The task: Set down the line that contains "家族や友達とのパーティー向け" and every line after it to the end of the entries, exactly as they stand and nothing more.

(Working data begins)

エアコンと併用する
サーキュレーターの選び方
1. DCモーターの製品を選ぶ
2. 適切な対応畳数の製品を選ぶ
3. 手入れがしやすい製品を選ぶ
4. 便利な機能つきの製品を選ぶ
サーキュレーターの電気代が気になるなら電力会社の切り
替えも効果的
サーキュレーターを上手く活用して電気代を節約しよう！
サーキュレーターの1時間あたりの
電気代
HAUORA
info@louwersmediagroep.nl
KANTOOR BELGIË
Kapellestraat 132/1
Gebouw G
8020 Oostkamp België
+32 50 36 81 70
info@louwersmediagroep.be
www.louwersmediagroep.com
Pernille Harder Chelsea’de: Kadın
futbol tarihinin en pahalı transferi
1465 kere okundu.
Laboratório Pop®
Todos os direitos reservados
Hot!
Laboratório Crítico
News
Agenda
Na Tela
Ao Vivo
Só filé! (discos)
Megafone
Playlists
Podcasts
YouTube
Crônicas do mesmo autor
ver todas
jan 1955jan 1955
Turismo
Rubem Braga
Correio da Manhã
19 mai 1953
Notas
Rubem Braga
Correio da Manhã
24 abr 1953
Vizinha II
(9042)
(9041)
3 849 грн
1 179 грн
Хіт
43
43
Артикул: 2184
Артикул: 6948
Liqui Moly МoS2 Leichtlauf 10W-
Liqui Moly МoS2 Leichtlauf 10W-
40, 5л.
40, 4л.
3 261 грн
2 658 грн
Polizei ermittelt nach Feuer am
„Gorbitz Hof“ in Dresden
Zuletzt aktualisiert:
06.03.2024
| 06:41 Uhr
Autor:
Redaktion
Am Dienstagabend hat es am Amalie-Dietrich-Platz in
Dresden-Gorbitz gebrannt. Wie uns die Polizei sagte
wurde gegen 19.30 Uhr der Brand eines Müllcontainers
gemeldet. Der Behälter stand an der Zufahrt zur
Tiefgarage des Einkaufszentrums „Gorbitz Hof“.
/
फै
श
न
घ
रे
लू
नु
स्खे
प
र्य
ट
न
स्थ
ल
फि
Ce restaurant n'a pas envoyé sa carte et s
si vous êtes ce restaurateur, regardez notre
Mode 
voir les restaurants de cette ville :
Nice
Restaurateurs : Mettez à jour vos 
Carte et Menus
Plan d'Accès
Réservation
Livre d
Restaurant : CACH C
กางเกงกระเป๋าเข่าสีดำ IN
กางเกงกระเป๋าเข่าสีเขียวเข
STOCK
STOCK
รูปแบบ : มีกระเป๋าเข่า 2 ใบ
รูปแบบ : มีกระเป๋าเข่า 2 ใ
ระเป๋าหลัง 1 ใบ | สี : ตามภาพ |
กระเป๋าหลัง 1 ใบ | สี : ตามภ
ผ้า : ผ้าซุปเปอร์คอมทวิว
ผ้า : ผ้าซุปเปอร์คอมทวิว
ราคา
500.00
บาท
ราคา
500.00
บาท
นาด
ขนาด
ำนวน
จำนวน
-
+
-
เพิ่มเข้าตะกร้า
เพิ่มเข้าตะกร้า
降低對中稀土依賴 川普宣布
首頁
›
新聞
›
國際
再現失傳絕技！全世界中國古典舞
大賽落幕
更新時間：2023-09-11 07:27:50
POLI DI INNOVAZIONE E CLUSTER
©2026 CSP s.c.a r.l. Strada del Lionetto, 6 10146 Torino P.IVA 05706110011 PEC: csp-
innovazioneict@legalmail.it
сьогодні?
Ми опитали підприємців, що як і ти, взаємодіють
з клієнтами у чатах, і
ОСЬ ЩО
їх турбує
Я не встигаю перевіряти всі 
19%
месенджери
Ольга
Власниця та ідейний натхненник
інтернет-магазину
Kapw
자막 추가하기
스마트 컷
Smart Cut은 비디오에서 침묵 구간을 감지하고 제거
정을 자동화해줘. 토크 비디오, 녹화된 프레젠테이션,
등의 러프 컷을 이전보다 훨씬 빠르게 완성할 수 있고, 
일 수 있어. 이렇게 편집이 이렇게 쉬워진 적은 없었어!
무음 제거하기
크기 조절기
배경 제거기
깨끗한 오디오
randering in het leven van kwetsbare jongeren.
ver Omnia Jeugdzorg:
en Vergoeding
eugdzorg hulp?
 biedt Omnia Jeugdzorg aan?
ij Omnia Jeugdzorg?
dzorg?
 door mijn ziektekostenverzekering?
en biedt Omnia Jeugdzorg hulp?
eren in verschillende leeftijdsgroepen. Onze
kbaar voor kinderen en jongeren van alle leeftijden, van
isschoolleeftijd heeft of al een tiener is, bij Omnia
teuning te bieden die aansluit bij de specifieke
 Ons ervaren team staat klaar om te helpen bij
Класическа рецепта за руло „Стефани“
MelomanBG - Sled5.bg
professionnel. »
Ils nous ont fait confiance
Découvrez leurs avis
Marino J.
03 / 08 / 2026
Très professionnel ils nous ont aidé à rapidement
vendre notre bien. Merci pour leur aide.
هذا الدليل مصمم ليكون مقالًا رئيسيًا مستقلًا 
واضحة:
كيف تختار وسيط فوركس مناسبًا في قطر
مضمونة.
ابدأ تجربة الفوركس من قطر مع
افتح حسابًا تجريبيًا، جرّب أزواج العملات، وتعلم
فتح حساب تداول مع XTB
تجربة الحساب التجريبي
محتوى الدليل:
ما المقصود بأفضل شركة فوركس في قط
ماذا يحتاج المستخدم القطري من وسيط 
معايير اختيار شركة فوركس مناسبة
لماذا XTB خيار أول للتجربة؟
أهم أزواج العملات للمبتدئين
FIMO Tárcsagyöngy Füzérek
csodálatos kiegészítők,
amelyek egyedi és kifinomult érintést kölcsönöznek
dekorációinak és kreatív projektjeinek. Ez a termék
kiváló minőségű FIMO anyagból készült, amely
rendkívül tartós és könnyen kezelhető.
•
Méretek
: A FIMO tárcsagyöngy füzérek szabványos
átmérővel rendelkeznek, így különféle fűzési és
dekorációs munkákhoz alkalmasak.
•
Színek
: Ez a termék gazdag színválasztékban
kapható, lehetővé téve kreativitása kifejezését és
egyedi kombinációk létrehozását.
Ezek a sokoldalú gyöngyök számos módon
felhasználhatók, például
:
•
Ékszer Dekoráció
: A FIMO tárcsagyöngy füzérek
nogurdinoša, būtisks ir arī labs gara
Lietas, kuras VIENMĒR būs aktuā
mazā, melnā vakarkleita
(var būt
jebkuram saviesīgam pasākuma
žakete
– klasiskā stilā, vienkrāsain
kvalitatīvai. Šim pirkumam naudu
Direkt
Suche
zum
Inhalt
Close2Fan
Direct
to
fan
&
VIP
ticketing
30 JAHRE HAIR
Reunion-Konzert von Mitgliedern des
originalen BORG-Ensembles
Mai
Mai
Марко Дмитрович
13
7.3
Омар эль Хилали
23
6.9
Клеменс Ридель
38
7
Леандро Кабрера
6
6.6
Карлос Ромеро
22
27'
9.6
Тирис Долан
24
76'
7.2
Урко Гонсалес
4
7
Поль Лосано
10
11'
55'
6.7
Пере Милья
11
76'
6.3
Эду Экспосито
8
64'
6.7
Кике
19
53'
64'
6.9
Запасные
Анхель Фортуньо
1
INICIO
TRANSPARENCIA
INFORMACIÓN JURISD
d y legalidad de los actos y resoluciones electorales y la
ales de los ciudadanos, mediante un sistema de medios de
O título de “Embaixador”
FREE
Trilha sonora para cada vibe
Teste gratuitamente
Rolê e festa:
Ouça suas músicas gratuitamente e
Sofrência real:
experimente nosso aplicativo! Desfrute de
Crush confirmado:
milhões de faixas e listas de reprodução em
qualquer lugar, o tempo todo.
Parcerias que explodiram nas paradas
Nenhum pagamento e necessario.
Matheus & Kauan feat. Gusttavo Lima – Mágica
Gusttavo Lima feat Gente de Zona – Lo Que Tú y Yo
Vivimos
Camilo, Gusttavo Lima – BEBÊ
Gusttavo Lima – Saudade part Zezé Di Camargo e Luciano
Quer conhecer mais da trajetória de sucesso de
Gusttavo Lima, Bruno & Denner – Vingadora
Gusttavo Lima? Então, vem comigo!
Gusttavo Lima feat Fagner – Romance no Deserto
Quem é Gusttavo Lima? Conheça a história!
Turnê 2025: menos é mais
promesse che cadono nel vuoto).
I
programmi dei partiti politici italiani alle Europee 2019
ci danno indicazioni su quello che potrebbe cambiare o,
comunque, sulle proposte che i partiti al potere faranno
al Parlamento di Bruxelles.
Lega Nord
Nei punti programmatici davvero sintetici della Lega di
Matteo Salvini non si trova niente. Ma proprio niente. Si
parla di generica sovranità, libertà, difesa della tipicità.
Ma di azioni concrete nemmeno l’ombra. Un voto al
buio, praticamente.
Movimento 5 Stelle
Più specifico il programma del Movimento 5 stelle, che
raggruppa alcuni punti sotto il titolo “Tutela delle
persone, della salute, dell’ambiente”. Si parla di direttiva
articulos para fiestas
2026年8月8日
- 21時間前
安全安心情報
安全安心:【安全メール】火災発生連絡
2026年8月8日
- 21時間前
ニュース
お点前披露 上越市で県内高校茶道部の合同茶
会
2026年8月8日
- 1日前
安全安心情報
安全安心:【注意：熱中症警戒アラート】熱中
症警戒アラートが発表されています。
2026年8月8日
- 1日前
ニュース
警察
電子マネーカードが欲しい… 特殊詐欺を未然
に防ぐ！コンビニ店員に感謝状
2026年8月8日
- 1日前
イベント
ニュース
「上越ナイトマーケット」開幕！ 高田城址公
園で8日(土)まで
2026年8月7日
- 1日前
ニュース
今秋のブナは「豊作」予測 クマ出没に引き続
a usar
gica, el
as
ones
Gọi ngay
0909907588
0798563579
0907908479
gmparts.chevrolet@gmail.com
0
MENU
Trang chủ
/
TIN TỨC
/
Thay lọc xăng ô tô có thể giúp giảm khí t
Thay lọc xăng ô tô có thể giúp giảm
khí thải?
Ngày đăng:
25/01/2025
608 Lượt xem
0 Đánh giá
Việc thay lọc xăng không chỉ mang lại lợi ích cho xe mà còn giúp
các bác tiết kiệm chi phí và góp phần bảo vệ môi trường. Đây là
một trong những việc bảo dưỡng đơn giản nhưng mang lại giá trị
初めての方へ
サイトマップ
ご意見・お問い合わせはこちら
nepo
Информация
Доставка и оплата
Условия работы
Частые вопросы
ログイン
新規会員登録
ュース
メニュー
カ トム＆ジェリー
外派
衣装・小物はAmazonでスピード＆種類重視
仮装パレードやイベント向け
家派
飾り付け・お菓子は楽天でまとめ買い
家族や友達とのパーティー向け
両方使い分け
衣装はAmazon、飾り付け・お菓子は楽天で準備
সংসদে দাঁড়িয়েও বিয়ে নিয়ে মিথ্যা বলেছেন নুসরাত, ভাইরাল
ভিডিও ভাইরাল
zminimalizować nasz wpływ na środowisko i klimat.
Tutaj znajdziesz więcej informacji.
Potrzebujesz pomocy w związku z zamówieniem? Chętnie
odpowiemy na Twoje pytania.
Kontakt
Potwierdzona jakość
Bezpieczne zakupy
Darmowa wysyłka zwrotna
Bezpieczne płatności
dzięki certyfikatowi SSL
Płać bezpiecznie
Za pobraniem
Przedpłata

(Working data ends)

Task solution:
家族や友達とのパーティー向け
両方使い分け
衣装はAmazon、飾り付け・お菓子は楽天で準備
সংসদে দাঁড়িয়েও বিয়ে নিয়ে মিথ্যা বলেছেন নুসরাত, ভাইরাল
ভিডিও ভাইরাল
zminimalizować nasz wpływ na środowisko i klimat.
Tutaj znajdziesz więcej informacji.
Potrzebujesz pomocy w związku z zamówieniem? Chętnie
odpowiemy na Twoje pytania.
Kontakt
Potwierdzona jakość
Bezpieczne zakupy
Darmowa wysyłka zwrotna
Bezpieczne płatności
dzięki certyfikatowi SSL
Płać bezpiecznie
Za pobraniem
Przedpłata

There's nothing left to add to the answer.